Anthropic's Dario Amodei has flagged this concern publicly. "If you start stacking these where they get to huge amounts of money," he said, "and you're saying, 'By 2027 or 2028 I need to make $200 billion a year,' then yeah, you can overextend yourself."
Who's Exposed — And Who Thinks They're Safe?
One of the stranger dynamics of this bubble is how tech leaders use bubble talk to position themselves as winners while implying their competitors will lose.
Altman says the excess is in small startups with "three people and an idea" getting funded at crazy valuations. "That's not rational behavior," he said. "Someone's gonna get burned there, I think." He positions OpenAI — which has raised over $10 billion and is valued at $500 billion — as fundamentally different from those risky startups.
Amodei implies that OpenAI is the one "YOLOing" by making commitments too aggressive to sustain.

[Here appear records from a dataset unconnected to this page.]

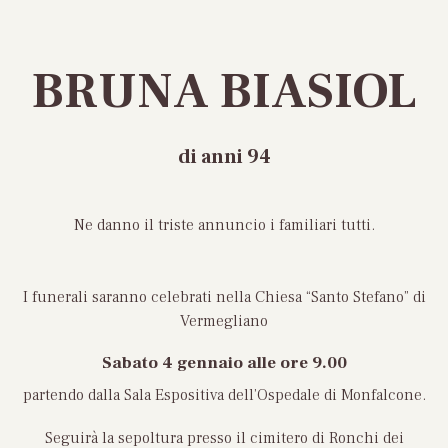
BRUNA BIASIOL
di anni 94
Ne danno il triste annuncio i familiari tutti.
I funerali saranno celebrati nella Chiesa “Santo Stefano” di
Vermegliano
Sabato 4 gennaio
alle ore 9.00
partendo dalla Sala Espositiva dell’Ospedale di Monfalcone.
Seguirà la sepoltura presso il cimitero di Ronchi dei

He positions Anthropic as more prudent, despite the fact that Anthropic is also expected to burn billions before profitability.

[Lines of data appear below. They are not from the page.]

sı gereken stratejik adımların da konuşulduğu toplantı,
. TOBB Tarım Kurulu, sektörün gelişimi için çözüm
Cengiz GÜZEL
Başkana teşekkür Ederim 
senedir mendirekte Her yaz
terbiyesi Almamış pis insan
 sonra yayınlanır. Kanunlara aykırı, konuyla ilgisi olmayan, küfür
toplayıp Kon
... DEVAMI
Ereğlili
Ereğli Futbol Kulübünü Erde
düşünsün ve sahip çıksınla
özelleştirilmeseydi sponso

Zuckerberg argues that Meta can absorb expensive miscalculations because of its strong cash flow. OpenAI and Anthropic, he suggests, risk bankruptcy if they misjudge timing — but not Meta.
Google's Pichai warns that no company is immune, which sounds like humility but also serves to spread the blame if things go wrong.
Everyone agrees there's a bubble. No one thinks they'll be the ones left holding the bag.
The reality is probably messier. Large tech companies with diversified businesses and strong cash flows — Meta, Google, Microsoft, Amazon — can probably survive a correction. They have other revenue streams to fall back on. The companies most at risk are the ones that are highly leveraged, unprofitable, or entirely dependent on AI hype for their valuations.
That includes not just small startups, but potentially OpenAI and Anthropic themselves. It includes infrastructure companies that have bet everything on continued AI spending. It includes the data center builders, the energy companies hoping to supply AI's electricity needs, and the semiconductor companies whose valuations assume ever-increasing demand.
How Could the Bubble Burst?
Based on conversations tech executives and investors have had publicly, the bubble is most likely to pop if overfunded companies can't turn a profit or grow into their valuations.
This could happen in several ways.
The most straightforward scenario: AI revenue growth slows or stalls. Companies that made massive infrastructure commitments based on projections of exponential growth suddenly find themselves overbuilt and underwater. The headline deals that propped up stock prices come into question. Investors start asking hard questions. Stock prices fall. The circular financing stops flowing.
A second scenario involves technological disruption — something like DeepSeek but bigger. What if a breakthrough in chip design or quantum computing makes current infrastructure obsolete? What if someone figures out how to train AI models at 1% of current costs? Hundreds of billions in data center investments could become stranded assets overnight.
A third scenario involves interest rates. The Federal Reserve's rate cuts in 2024 and 2025 created a supportive environment for growth stocks. Rising rates would make speculative investments less attractive and could trigger a correction in overvalued tech stocks.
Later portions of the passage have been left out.